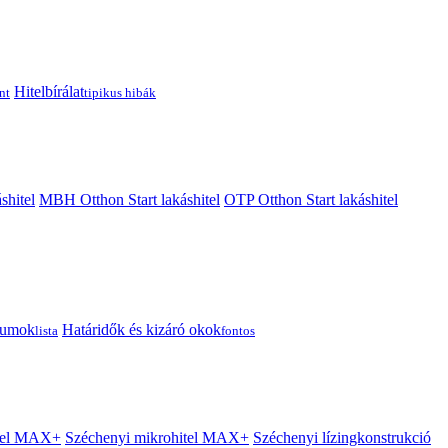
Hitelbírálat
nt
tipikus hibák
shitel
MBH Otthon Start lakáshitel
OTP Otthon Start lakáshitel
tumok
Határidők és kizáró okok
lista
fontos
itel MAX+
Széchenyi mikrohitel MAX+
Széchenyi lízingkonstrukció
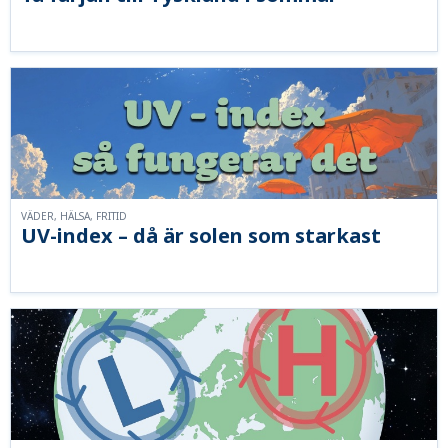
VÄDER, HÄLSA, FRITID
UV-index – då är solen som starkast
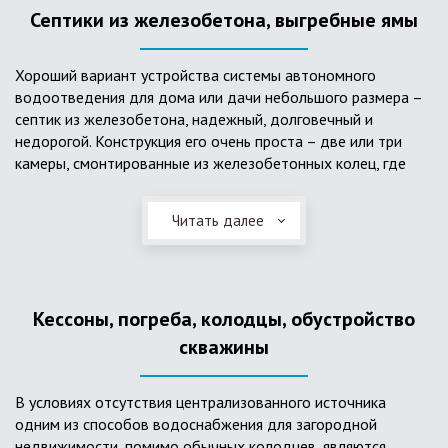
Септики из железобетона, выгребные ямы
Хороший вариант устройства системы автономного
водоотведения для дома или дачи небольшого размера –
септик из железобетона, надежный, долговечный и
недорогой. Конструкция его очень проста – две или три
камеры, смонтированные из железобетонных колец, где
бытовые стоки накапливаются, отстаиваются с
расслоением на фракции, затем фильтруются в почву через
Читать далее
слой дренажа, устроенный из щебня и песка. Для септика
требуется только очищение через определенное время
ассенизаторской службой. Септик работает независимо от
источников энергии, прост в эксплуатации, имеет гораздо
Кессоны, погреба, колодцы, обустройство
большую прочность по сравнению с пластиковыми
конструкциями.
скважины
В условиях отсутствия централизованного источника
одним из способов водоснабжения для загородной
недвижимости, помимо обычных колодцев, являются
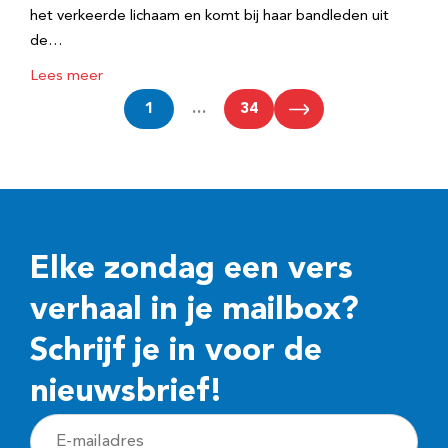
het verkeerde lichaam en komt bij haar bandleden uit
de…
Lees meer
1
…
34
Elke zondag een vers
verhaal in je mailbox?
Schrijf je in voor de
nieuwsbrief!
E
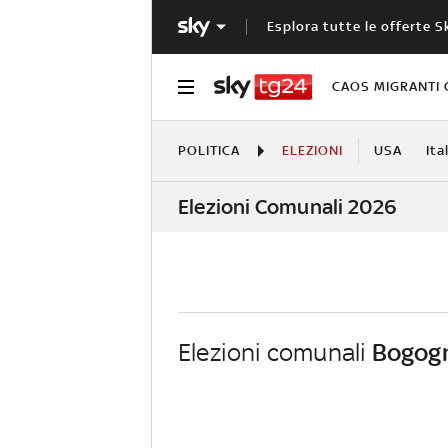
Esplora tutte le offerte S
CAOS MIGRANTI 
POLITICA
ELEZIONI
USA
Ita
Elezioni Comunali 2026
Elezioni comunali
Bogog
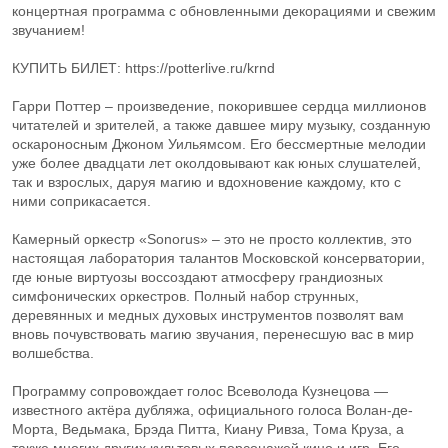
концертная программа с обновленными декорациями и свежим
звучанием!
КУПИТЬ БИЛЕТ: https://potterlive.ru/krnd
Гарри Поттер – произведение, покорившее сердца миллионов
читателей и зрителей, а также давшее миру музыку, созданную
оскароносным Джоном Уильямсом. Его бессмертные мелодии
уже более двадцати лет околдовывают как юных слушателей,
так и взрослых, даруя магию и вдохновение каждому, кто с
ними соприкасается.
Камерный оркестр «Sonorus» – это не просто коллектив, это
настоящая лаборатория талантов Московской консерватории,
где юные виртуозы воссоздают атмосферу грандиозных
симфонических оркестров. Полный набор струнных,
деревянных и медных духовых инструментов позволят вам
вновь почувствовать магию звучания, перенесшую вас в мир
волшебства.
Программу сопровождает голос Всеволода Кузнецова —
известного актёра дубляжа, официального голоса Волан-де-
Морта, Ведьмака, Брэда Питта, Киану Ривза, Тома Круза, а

Problem to work on
Repeat the material exactly. Any picture in it should be dropped.

Result
Hitelbírálat
nt
tipikus hibák
shitel
MBH Otthon Start lakáshitel
OTP Otthon Start lakáshitel
tumok
Határidők és kizáró okok
lista
fontos
itel MAX+
Széchenyi mikrohitel MAX+
Széchenyi lízingkonstrukció
VÄDER, HÄLSA, FRITID
UV-index – då är solen som starkast
Септики из железобетона, выгребные ямы
Хороший вариант устройства системы автономного
водоотведения для дома или дачи небольшого размера –
септик из железобетона, надежный, долговечный и
недорогой. Конструкция его очень проста – две или три
камеры, смонтированные из железобетонных колец, где
бытовые стоки накапливаются, отстаиваются с
расслоением на фракции, затем фильтруются в почву через
Читать далее
слой дренажа, устроенный из щебня и песка. Для септика
требуется только очищение через определенное время
ассенизаторской службой. Септик работает независимо от
источников энергии, прост в эксплуатации, имеет гораздо
Кессоны, погреба, колодцы, обустройство
большую прочность по сравнению с пластиковыми
конструкциями.
скважины
В условиях отсутствия централизованного источника
одним из способов водоснабжения для загородной
недвижимости, помимо обычных колодцев, являются
het verkeerde lichaam en komt bij haar bandleden uit
de…
Lees meer
1
…
34
Elke zondag een vers
verhaal in je mailbox?
Schrijf je in voor de
nieuwsbrief!
E
Esplora tutte le offerte S
CAOS MIGRANTI 
POLITICA
ELEZIONI
USA
Ita
Elezioni Comunali 2026
Elezioni comunali
Bogog
концертная программа с обновленными декорациями и свежим
звучанием!
КУПИТЬ БИЛЕТ: https://potterlive.ru/krnd
Гарри Поттер – произведение, покорившее сердца миллионов
читателей и зрителей, а также давшее миру музыку, созданную
оскароносным Джоном Уильямсом. Его бессмертные мелодии
уже более двадцати лет околдовывают как юных слушателей,
так и взрослых, даруя магию и вдохновение каждому, кто с
ними соприкасается.
Камерный оркестр «Sonorus» – это не просто коллектив, это
настоящая лаборатория талантов Московской консерватории,
где юные виртуозы воссоздают атмосферу грандиозных
симфонических оркестров. Полный набор струнных,
деревянных и медных духовых инструментов позволят вам
вновь почувствовать магию звучания, перенесшую вас в мир
волшебства.
Программу сопровождает голос Всеволода Кузнецова —
известного актёра дубляжа, официального голоса Волан-де-
Морта, Ведьмака, Брэда Питта, Киану Ривза, Тома Круза, а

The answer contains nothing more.